§ **Excerpted records**:
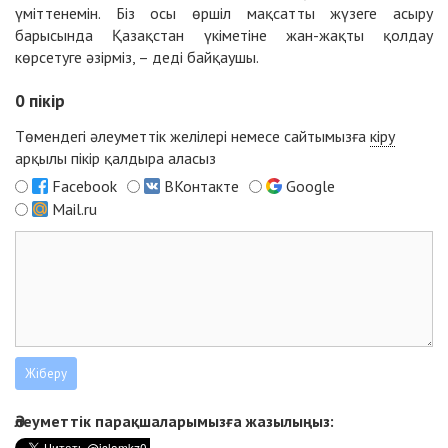
үміттенемін. Біз осы өршіл мақсатты жүзеге асыру
барысында Қазақстан үкіметіне жан-жақты қолдау
көрсетуге әзірміз, – деді байқаушы.
0
пікір
Төмендегі әлеуметтік желілері немесе сайтымызға
кіру
арқылы пікір қалдыра аласыз
Facebook
ВКонтакте
Google
Mail.ru
Әлеуметтік парақшаларымызға жазылыңыз:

§ **Your instructions**: Copy the records exactly as they appear, leaving every picture out.

§ **Solution**:
үміттенемін. Біз осы өршіл мақсатты жүзеге асыру
барысында Қазақстан үкіметіне жан-жақты қолдау
көрсетуге әзірміз, – деді байқаушы.
0
пікір
Төмендегі әлеуметтік желілері немесе сайтымызға
кіру
арқылы пікір қалдыра аласыз
Facebook
ВКонтакте
Google
Mail.ru
Әлеуметтік парақшаларымызға жазылыңыз:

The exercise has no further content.